Parts of faces are missing too in the folded photographic portraits of dystopian mid-twentieth-century authors, from George Orwell to Aldous Huxley. The integrity of these photographs, these references, is respected due to Mayhew’s minimal folding for maximal effect, which leaves Orwell mouthless and Huxley eyeless.
On another wall we have vinyl text with questions lifted from T.S. Eliot’s Choruses from The Rock (1934). The extracts question if life, wisdom, knowledge and information are being lost to one another in the dash of late modernity. Mayhew has added one or two sentiments about data and metadata that are adaptations of Eliot’s choruses for our times. There is no ironic stalemate to ‘get’ or new insight to take home; the artist is just innocently asking.

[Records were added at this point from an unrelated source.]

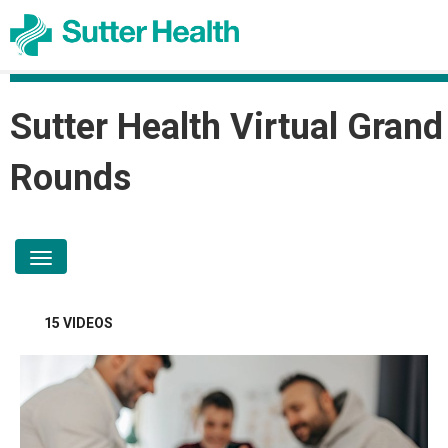
Sutter Health Virtual Grand
Rounds
toggle navigation
15 VIDEOS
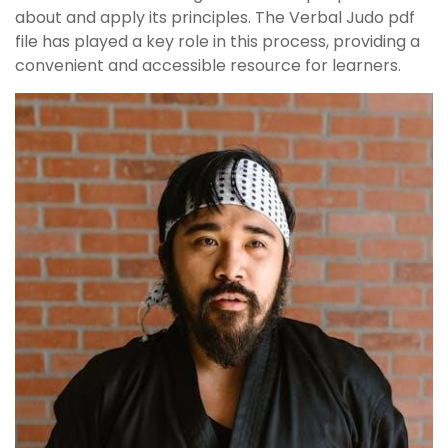
about and apply its principles. The Verbal Judo pdf
file has played a key role in this process, providing a
convenient and accessible resource for learners.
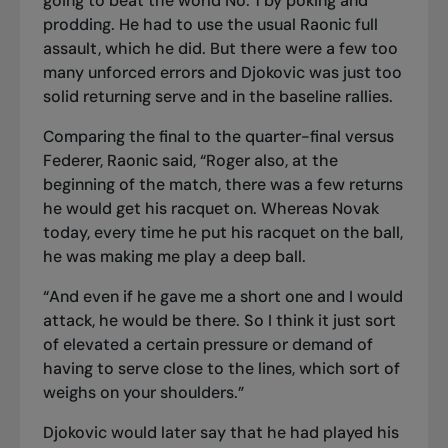
going to beat the world No. 1 by poking and
prodding. He had to use the usual Raonic full
assault, which he did. But there were a few too
many unforced errors and Djokovic was just too
solid returning serve and in the baseline rallies.
Comparing the final to the quarter-final versus
Federer, Raonic said, “Roger also, at the
beginning of the match, there was a few returns
he would get his racquet on. Whereas Novak
today, every time he put his racquet on the ball,
he was making me play a deep ball.
“And even if he gave me a short one and I would
attack, he would be there. So I think it just sort
of elevated a certain pressure or demand of
having to serve close to the lines, which sort of
weighs on your shoulders.”
Djokovic would later say that he had played his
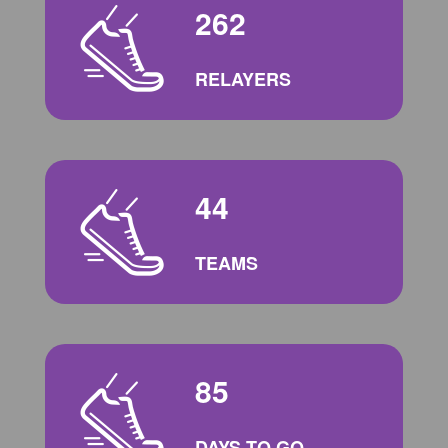
262
RELAYERS
44
TEAMS
85
DAYS TO GO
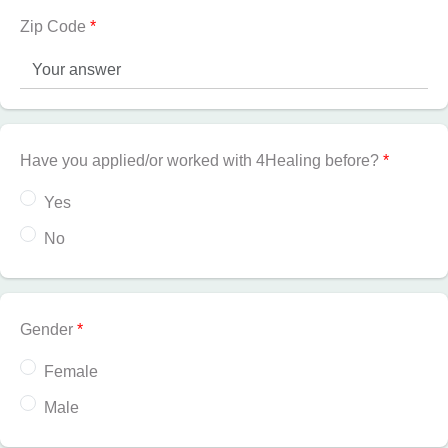
Zip Code
*
Have you applied/or worked with 4Healing before?
*
Yes
No
Gender
*
Female
Male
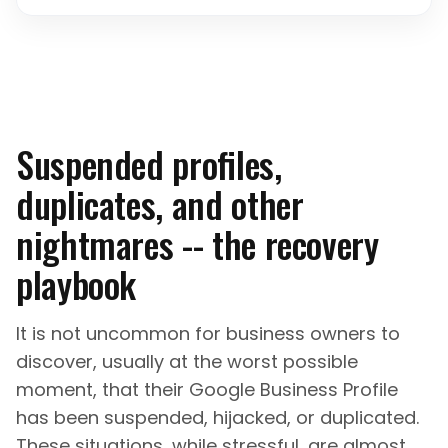
Suspended profiles,
duplicates, and other
nightmares -- the recovery
playbook
It is not uncommon for business owners to
discover, usually at the worst possible
moment, that their Google Business Profile
has been suspended, hijacked, or duplicated.
These situations, while stressful, are almost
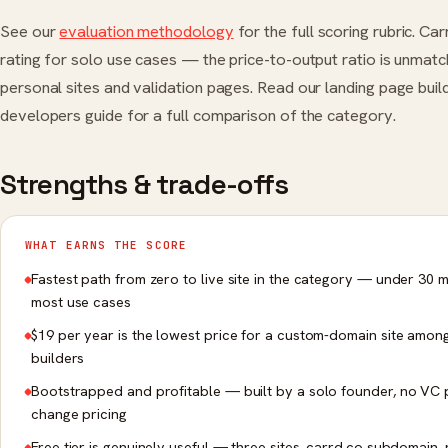
See our
evaluation methodology
for the full scoring rubric. Ca
rating for solo use cases — the price-to-output ratio is unmat
personal sites and validation pages. Read our landing page buil
developers guide for a full comparison of the category.
Strengths & trade-offs
WHAT EARNS THE SCORE
Fastest path from zero to live site in the category — under 30 m
most use cases
$19 per year is the lowest price for a custom-domain site amon
builders
Bootstrapped and profitable — built by a solo founder, no VC 
change pricing
Free tier is genuinely useful — three sites, carrd.co subdomain,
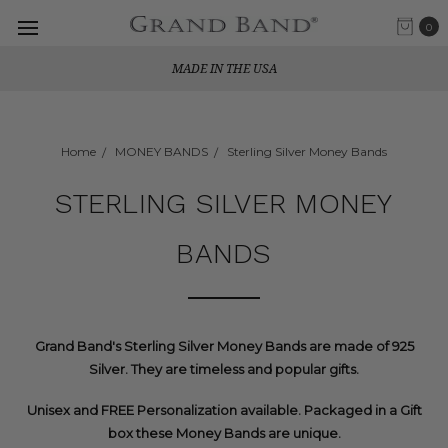
0
MADE IN THE USA
Home
MONEY BANDS
Sterling Silver Money Bands
STERLING SILVER MONEY
BANDS
Grand Band's Sterling Silver Money Bands are made of 925
Silver. They are timeless and popular gifts.
Unisex and FREE Personalization available. Packaged in a Gift
box these Money Bands are unique.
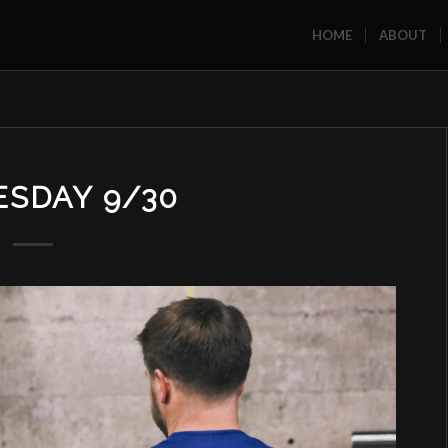
HOME
ABOUT
SDAY 9/30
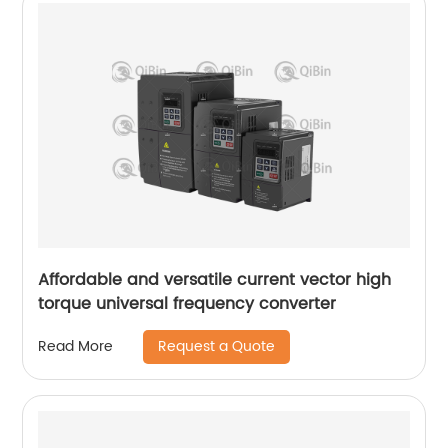
Affordable and versatile current vector high
torque universal frequency converter
Request a Quote
Read More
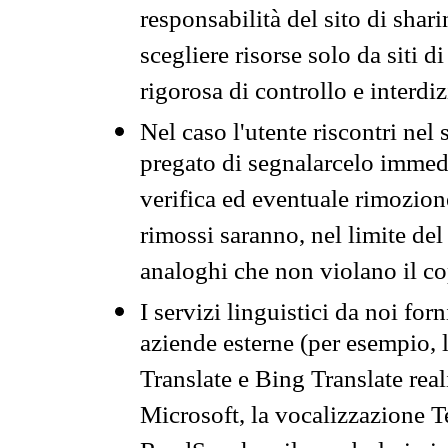
responsabilità del sito di sha
scegliere risorse solo da siti d
rigorosa di controllo e interdi
Nel caso l'utente riscontri nel 
pregato di segnalarcelo immedi
verifica ed eventuale rimozion
rimossi saranno, nel limite del 
analoghi che non violano il co
I servizi linguistici da noi for
aziende esterne (per esempio, 
Translate e Bing Translate rea
Microsoft, la vocalizzazione Te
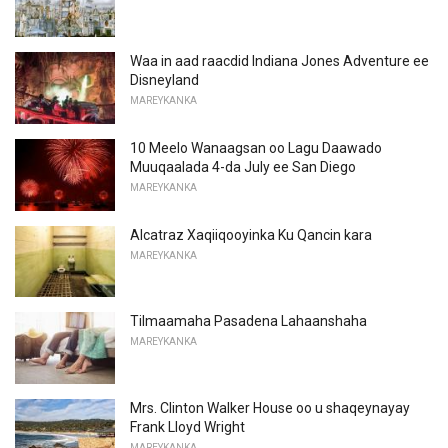
Waa in aad raacdid Indiana Jones Adventure ee
Disneyland
MAREYKANKA
10 Meelo Wanaagsan oo Lagu Daawado
Muuqaalada 4-da July ee San Diego
MAREYKANKA
Alcatraz Xaqiiqooyinka Ku Qancin kara
MAREYKANKA
Tilmaamaha Pasadena Lahaanshaha
MAREYKANKA
Mrs. Clinton Walker House oo u shaqeynayay
Frank Lloyd Wright
MAREYKANKA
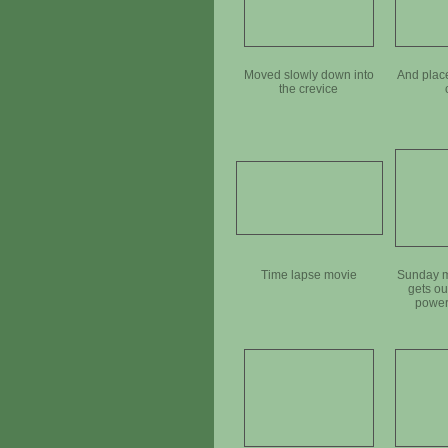
Moved slowly down into
And plac
the crevice
Time lapse movie
Sunday m
gets ou
power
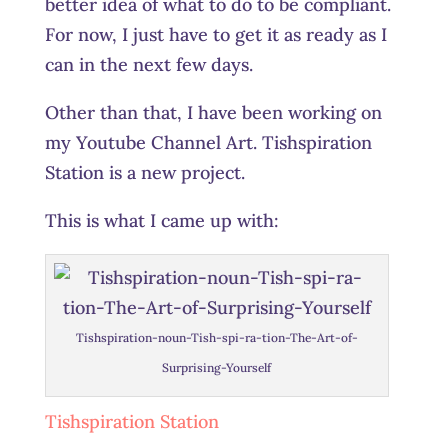
better idea of what to do to be compliant.
For now, I just have to get it as ready as I
can in the next few days.
Other than that, I have been working on
my Youtube Channel Art. Tishspiration
Station is a new project.
This is what I came up with:
Tishspiration-noun-Tish-spi-ra-tion-The-Art-of-
Surprising-Yourself
Tishspiration Station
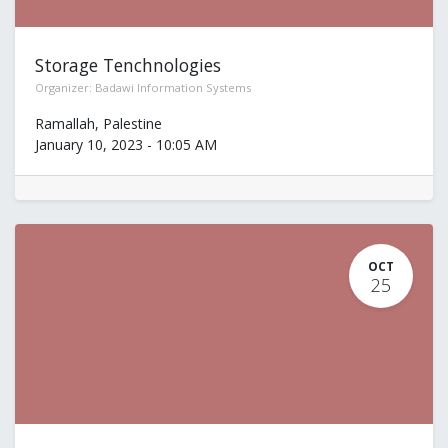
Storage Tenchnologies
Organizer:
Badawi Information Systems
Ramallah
,
Palestine
January 10, 2023
-
10:05 AM
OCT
25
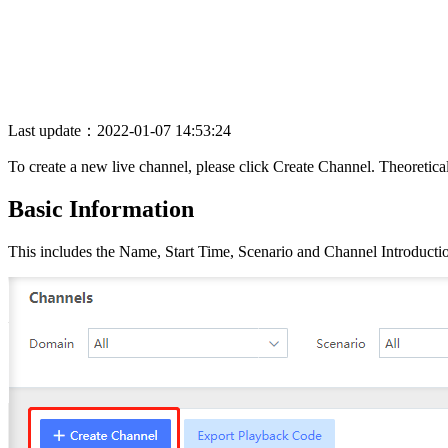
Last update：2022-01-07 14:53:24
To create a new live channel, please click Create Channel. Theoretica
Basic Information
This includes the Name, Start Time, Scenario and Channel Introductio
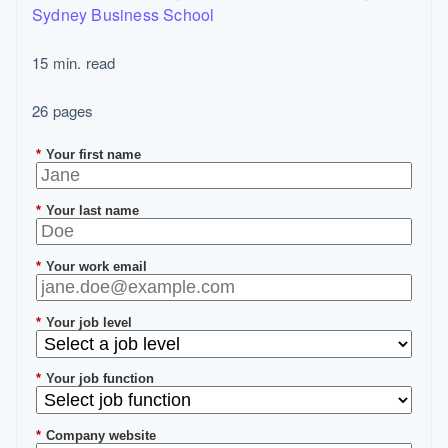
Sydney Business School
15 min. read
26 pages
*
Your first name
*
Your last name
*
Your work email
*
Your job level
*
Your job function
*
Company website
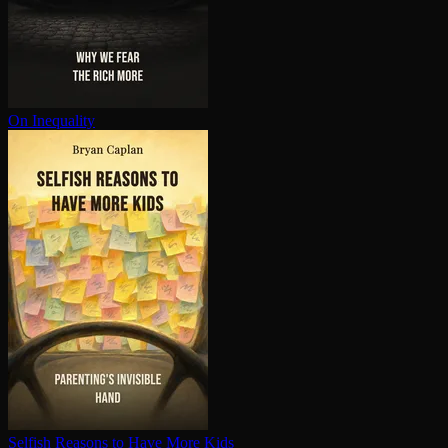
On Inequality
Selfish Reasons to Have More Kids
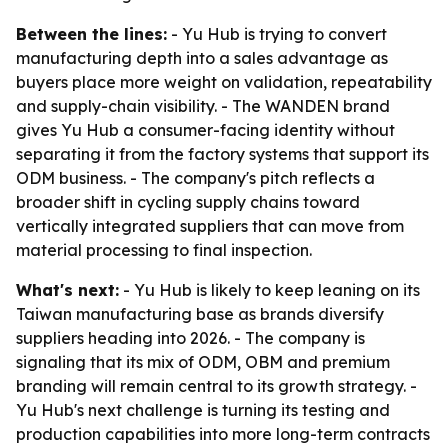
Between the lines:
- Yu Hub is trying to convert
manufacturing depth into a sales advantage as
buyers place more weight on validation, repeatability
and supply-chain visibility. - The WANDEN brand
gives Yu Hub a consumer-facing identity without
separating it from the factory systems that support its
ODM business. - The company's pitch reflects a
broader shift in cycling supply chains toward
vertically integrated suppliers that can move from
material processing to final inspection.
What's next:
- Yu Hub is likely to keep leaning on its
Taiwan manufacturing base as brands diversify
suppliers heading into 2026. - The company is
signaling that its mix of ODM, OBM and premium
branding will remain central to its growth strategy. -
Yu Hub's next challenge is turning its testing and
production capabilities into more long-term contracts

So what does it all mean? Mayhew wants us to make up our own minds. But I always think that stance is a con. For me the artist offers up a wealth of references that ping-pong between existential loss and redemptive love: philosopher Emile Cioran and writer David Foster Wallace are definitely here in spirit.
From this defining spirit there is a sense that Mayhew is tapping into the cynicism that still pours through the veins of people who grew up watching Seinfeld. However, there are efforts on the part of the artist to embrace and project something sincere, although Mayhew is not offering a happy ending or indeed any ending at all.
Félix González-Torres succeeded in marrying Duchamp’s anaesthetic readymade with feeling at a time when this wasn’t such an obvious act. However, the artist wasn’t motivated or conditioned by technology; love and death were both his muse and burden at a time when the two became tragically entangled in the 1980s AIDS epidemic. Mayhew’s work also runs parallel to current romantic conceptualists like Lebanese artist Charbel-joseph H. Boutros; however, where Boutros’s work is haunted by the shadow of his war-torn homeland, Mayhew doesn’t carry – or at least doesn’t advertise – such a burden.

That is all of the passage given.